During the first intermission, I had a conversation with my neighbor about how
I wondered if tuition fees (for university) were going to come up, to contrast
with the student grant that Kenneth was living on in the first act. He didn’t know
what I was talking about – a clear case of something missing its mark with an
audience less familiar with contemporary UK social issues. (I’m also not sure
why Mike Bartlett didn’t do anything with this later.)
Second, I struggled to figure out whether this play was
written for Boomers, for Millennials, both groups, or neither of them. Although
I kind of loathed having two intermissions, although I’m sure they were
necessary for the elaborate set changes, it was nice to have a chance to think
about what might be coming next for the characters. I was lucky enough to have
a great seatmate, who was up for chatting about these things.
For context, Love, Love, Love is a three-act play. The first
act takes place in 1967, where we are introduced to Sandra & Kenneth – both
students at Oxford, interested in drinking, smoking, getting high, and sex and
obsessed with not being trapped and getting the most out of life before they
eventually die.

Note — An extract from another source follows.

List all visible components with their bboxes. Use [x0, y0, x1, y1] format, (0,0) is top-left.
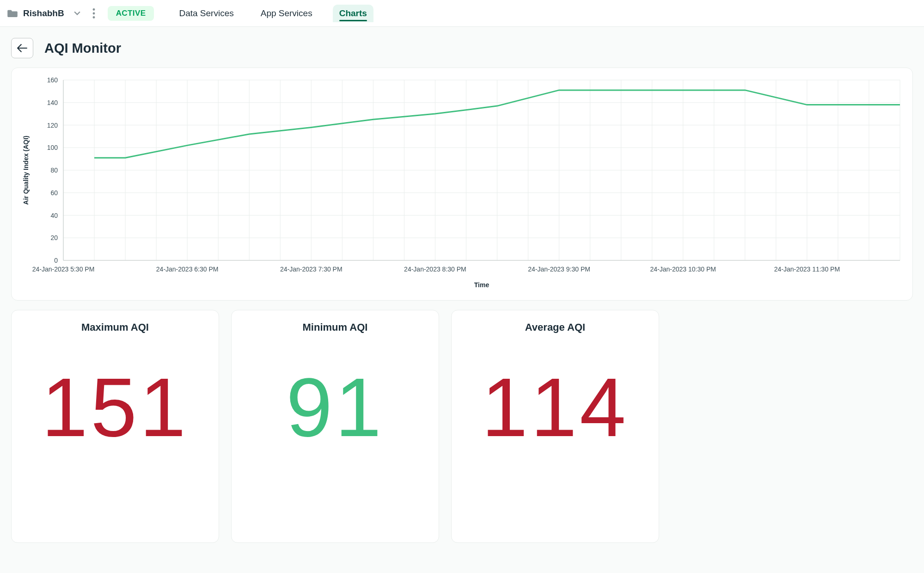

The next act is set in 1990, the night of Kenneth &
Sandra’s daughter Rosie’s 16th birthday. It is also the night that they
discover that they have both had affairs: Sandra unilaterally decides that
they’re going to get divorced and announces this to their children over
birthday cake. Apparently, they’ve both been feeling trapped (that word again)
in their cozy suburban life in Reading, where they and their children appear to
want for nothing (other than their parents’ love and attention). The final act
is set in 2011, where the now-37-year-old Rosie demands that her parents buy
her a house after a lengthy rant about how her parents are responsible for the
fact that she ended up nearly-40 with no stable job, living in a rented flat
with a random roommate, with no partner, and childless. Her parents refuse, telling
her that life isn’t fair and that they had to work hard for everything they’ve
achieved (e.g. her father is making approximately 3x Rosie’s yearly income,
even in retirement). They’re patronizing and still won’t listen to her. It’s all rather horrible.

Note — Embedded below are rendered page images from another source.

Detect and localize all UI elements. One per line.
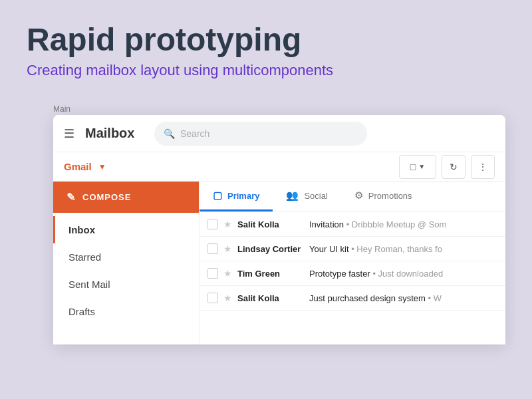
nav-item-drafts[interactable]: Drafts	[53, 298, 199, 325]
select-dropdown-icon: ▼	[418, 163, 425, 170]
mailbox-title: Mailbox	[85, 126, 138, 141]
refresh-icon: ↻	[450, 162, 458, 172]
email-preview-1: Invitation • Dribbble Meetup @ Som	[309, 219, 497, 229]
email-row[interactable]: ★ Salit Kolla Just purchased design syst…	[200, 286, 505, 311]
nav-item-inbox[interactable]: Inbox	[53, 216, 199, 243]
email-checkbox-3[interactable]	[207, 268, 218, 279]
menu-icon[interactable]: ☰	[64, 126, 74, 141]
email-panel: ▢ Primary 👥 Social ⚙ Promotions ★ Salit …	[200, 182, 505, 344]
star-icon-4[interactable]: ★	[223, 293, 232, 303]
sender-2: Lindsay Cortier	[237, 244, 304, 254]
tab-primary[interactable]: ▢ Primary	[200, 182, 273, 211]
search-input-placeholder: Search	[180, 128, 209, 139]
gmail-label[interactable]: Gmail	[64, 161, 92, 172]
more-options-btn[interactable]: ⋮	[471, 155, 495, 179]
star-icon-1[interactable]: ★	[223, 219, 232, 229]
mailbox-container: ☰ Mailbox 🔍 Search Gmail ▼ □ ▼ ↻ ⋮ ✎ COM…	[53, 115, 505, 344]
hero-section: Rapid prototyping Creating mailbox layou…	[0, 0, 532, 104]
star-icon-3[interactable]: ★	[223, 268, 232, 279]
hero-subtitle: Creating mailbox layout using multicompo…	[27, 62, 505, 79]
email-row[interactable]: ★ Lindsay Cortier Your UI kit • Hey Roma…	[200, 237, 505, 261]
sender-4: Salit Kolla	[237, 293, 304, 303]
email-row[interactable]: ★ Tim Green Prototype faster • Just down…	[200, 261, 505, 286]
refresh-btn[interactable]: ↻	[442, 155, 466, 179]
tab-social[interactable]: 👥 Social	[273, 182, 340, 211]
email-row[interactable]: ★ Salit Kolla Invitation • Dribbble Meet…	[200, 212, 505, 237]
search-bar[interactable]: 🔍 Search	[154, 122, 367, 146]
search-icon: 🔍	[164, 128, 175, 139]
content-area: ✎ COMPOSE Inbox Starred Sent Mail Drafts	[53, 182, 505, 344]
tab-social-label: Social	[304, 191, 327, 201]
nav-list: Inbox Starred Sent Mail Drafts	[53, 216, 199, 325]
primary-tab-icon: ▢	[213, 190, 222, 201]
star-icon-2[interactable]: ★	[223, 243, 232, 254]
toolbar: Gmail ▼ □ ▼ ↻ ⋮	[53, 152, 505, 182]
email-list: ★ Salit Kolla Invitation • Dribbble Meet…	[200, 212, 505, 344]
email-checkbox-4[interactable]	[207, 293, 218, 303]
gmail-dropdown-arrow[interactable]: ▼	[98, 162, 106, 172]
tabs-bar: ▢ Primary 👥 Social ⚙ Promotions	[200, 182, 505, 212]
topbar: ☰ Mailbox 🔍 Search	[53, 115, 505, 152]
tab-promotions[interactable]: ⚙ Promotions	[341, 182, 426, 211]
sender-1: Salit Kolla	[237, 219, 304, 229]
checkbox-icon: □	[410, 162, 416, 172]
nav-item-starred[interactable]: Starred	[53, 243, 199, 271]
email-preview-2: Your UI kit • Hey Roman, thanks fo	[309, 244, 497, 254]
email-checkbox-2[interactable]	[207, 243, 218, 254]
sidebar: ✎ COMPOSE Inbox Starred Sent Mail Drafts	[53, 182, 200, 344]
email-preview-4: Just purchased design system • W	[309, 293, 497, 303]
tab-promotions-label: Promotions	[368, 191, 412, 201]
compose-label: COMPOSE	[82, 192, 131, 202]
sender-3: Tim Green	[237, 269, 304, 279]
nav-item-sent[interactable]: Sent Mail	[53, 271, 199, 298]
email-checkbox-1[interactable]	[207, 219, 218, 229]
social-tab-icon: 👥	[286, 190, 299, 201]
hero-title: Rapid prototyping	[27, 21, 505, 58]
main-label: Main	[53, 104, 532, 114]
tab-primary-label: Primary	[227, 191, 259, 201]
select-checkbox-btn[interactable]: □ ▼	[399, 155, 436, 179]
promotions-tab-icon: ⚙	[354, 190, 363, 201]
compose-button[interactable]: ✎ COMPOSE	[53, 182, 199, 213]
more-icon: ⋮	[478, 162, 487, 172]
email-preview-3: Prototype faster • Just downloaded	[309, 269, 497, 279]
pencil-icon: ✎	[66, 191, 76, 203]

I spent the first two acts thinking that the play was
written for Millennials, highlighting the fact that their parents’ generation
may owe a great deal of its success to both
luck – the luck to have been born into a strong welfare state (subsequently
decimated by Thatcher, New Labour, and Cameron) and era of booming economic
prosperity – and hard work. And then, when the playwright opened act three with
one Millennial who couldn’t stop playing games on his phone and another who
blamed all of her misfortune on her
parents, I felt like he was trapping his characters in all of the cliché
criticisms of my generation (let’s ignore the fact that at 37, Rosie is
actually too old to be a Millennial and graduated from university in the mid
1990s, a time of economic prosperity). Her parents were just as bad – embodying
every cliché about how Boomers selfishly bled the welfare state and the planet
dry, then razed a path of destruction in their wake, leaving nothing for the
generations that followed. Honestly, I don’t really think the act said anything
new about the tension between Boomers and their children, unless the audience
really hasn’t been paying attention at all (a distinct possibility, in which
case I withdraw this criticism…I recognize that not everyone will be as obsessed
with the Guardian’s generation gap coverage as I am).
Finally, and to tie it back into my first point – I’m not so
sure that the play, despite its excellent production and writing, really
resonated with the audience. I think there are significant differences between
the American and British experiences of generational tension and the play
assumes a level of familiarity with British references that the audience just
didn’t seem to understand. (I had just
attended a talkback session with the British director of The Cherry Orchard, Simon Godwin, who spoke extensively
about how much he had learned during rehearsal and previews about the
differences between British and American audiences and the ways different
things resonate with each of them…I think some of that sensitivity wouldn’t
have gone amiss at Love, Love, Love.)
Still, it’s well worth seeing and any piece of theatre that
leads me to write almost a thousand words afterwards isn’t a bad thing.
Thought-provoking is my favorite kind of theatre!